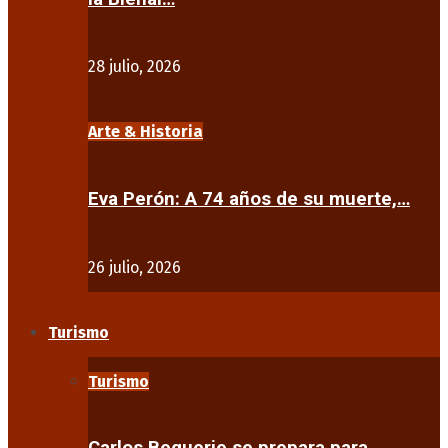
28 julio, 2026
Arte & Historia
Eva Perón: A 74 años de su muerte,…
26 julio, 2026
Turismo
Turismo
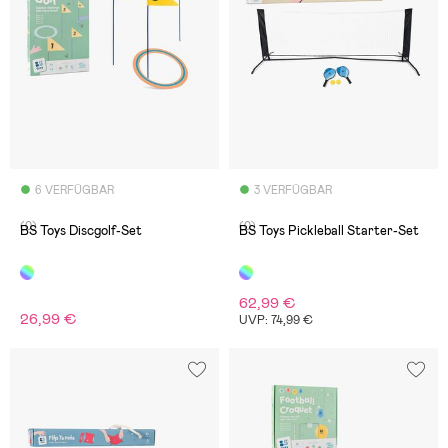
6 VERFÜGBAR
3 VERFÜGBAR
(0)
(0)
BS Toys Discgolf-Set
BS Toys Pickleball Starter-Set
62,99 €
26,99 €
UVP: 74,99 €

——

Exercise requirements: Could you give again exactly the lines from the line containing "3 VERFÜGBAR" through the final line of the data above, and no others?

Task output:
3 VERFÜGBAR
(0)
(0)
BS Toys Discgolf-Set
BS Toys Pickleball Starter-Set
62,99 €
26,99 €
UVP: 74,99 €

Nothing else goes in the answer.